Required action:
Nothing outside the range is wanted. Repeat exactly the lines below from the one with "Privacy Policy" through the one with "seen as its greatest historical threat".

((

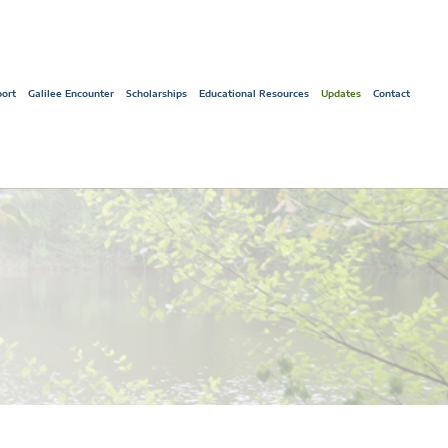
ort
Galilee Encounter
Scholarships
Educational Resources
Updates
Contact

))
((

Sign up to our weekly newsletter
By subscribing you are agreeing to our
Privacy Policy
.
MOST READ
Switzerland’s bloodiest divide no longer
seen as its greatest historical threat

))

Answer space:
Privacy Policy
.
MOST READ
Switzerland’s bloodiest divide no longer
seen as its greatest historical threat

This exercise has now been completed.